XVIth to mid XXth centuries Paintings


+39 3383199131
Flight into Egypt in a Landscape with Ruins

Northern painter active between Rome and the Low Countries
Early 17th century
Oil on panel, cradled

Dimensions with frame: 64 × 41 cm
Dimensions without frame: 55.5 × 32 cm

At the beginning of the seventeenth century, Rome was a vibrant centre for Northern European artists, who arrived in large numbers to study antiquity, landscape, and the legacy of classical ruins. While some of these painters are well known today, many others remained anonymous or gradually faded from view, their identities only now beginning to re-emerge through ongoing scholarly research and stylistic investigation.

The present painting belongs convincingly to this Roman–Northern milieu. The composition depicts the Flight into Egypt set within an idealized landscape dominated by ancient ruins and a pyramid in the distance. This element, typical of the antiquarian and imaginative vision of Rome cultivated by Northern artists, creates a subtle conceptual bridge between the biblical subject and an idealized vision of Egypt filtered through Roman archaeology.

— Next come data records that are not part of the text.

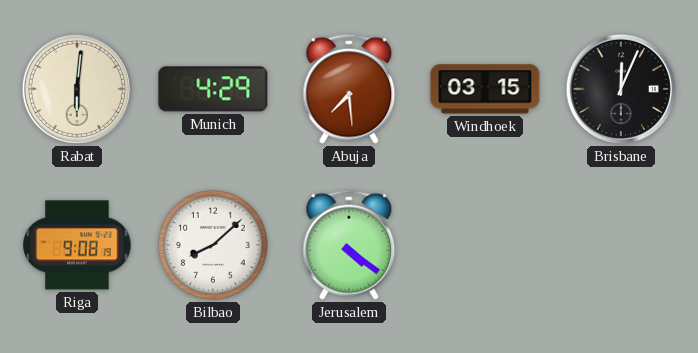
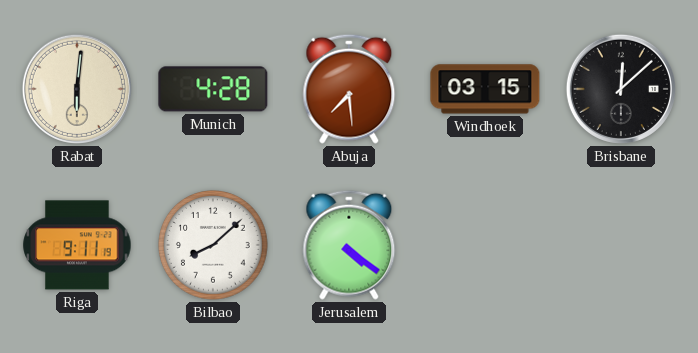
Munich: 4:29 -> 4:28
Brisbane: 12:04 -> 12:08
Riga: 9:08 -> 9:11
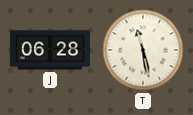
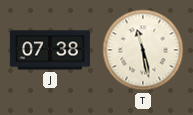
J: 06:28 -> 07:38
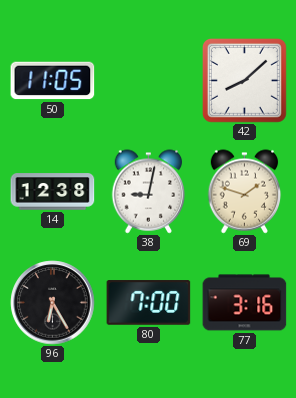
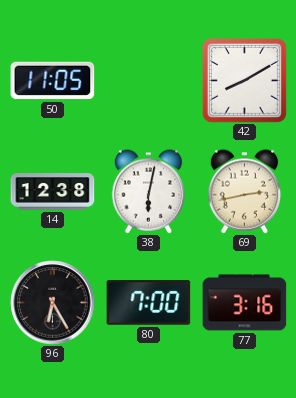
42: 8:08 -> 8:10
38: 9:02 -> 6:02
69: 1:48 -> 2:43
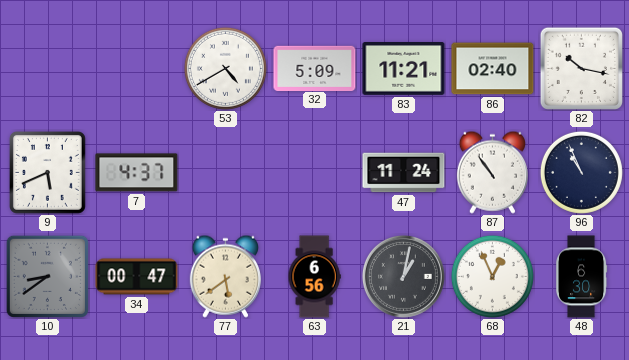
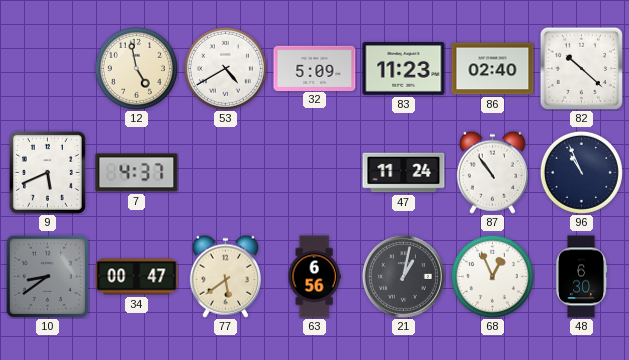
12: none -> 4:58
83: 11:21 -> 11:23
82: 10:17 -> 10:22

The landscape composition clearly reflects models rooted in late sixteenth- and early seventeenth-century Rome. The depiction of ruins and ancient architecture appears derived from drawings and engravings associated with the circle of Paul Bril and Matthijs Bril, as well as from the broader graphic tradition disseminated by Northern artists active in Rome, among them Willem van Nieulandt, who already in the early decades of the seventeenth century developed imaginative and dreamlike views of Roman ruins, anticipating a sensibility that would only later become central to the genre of architectural capriccio.

Particularly significant is the presence of the large tree acting as a structural wing of the composition. This element recalls compositional solutions associated with Adam Elsheimer and points to a direct familiarity with pictorial models developed by Northern artists working in Rome. The landscape atmospheres created through successive planes, dark foregrounds, and distant openings would later be absorbed and reinterpreted by painters such as Jacob Pynas.

Although the present painter operates on a more modest qualitative level, the work nevertheless reveals an erudite visual culture and a clear awareness of a precise artistic current. In this respect, the painting shows a curious affinity with works associated with the enigmatic Master of the Roman Songbook, particularly in the imaginative treatment of Roman ruins and the fusion of biblical narrative with a learned, idealized landscape.

Condition: good overall condition; the panel is cradled, with a coherent surface patina consistent with the age of the work.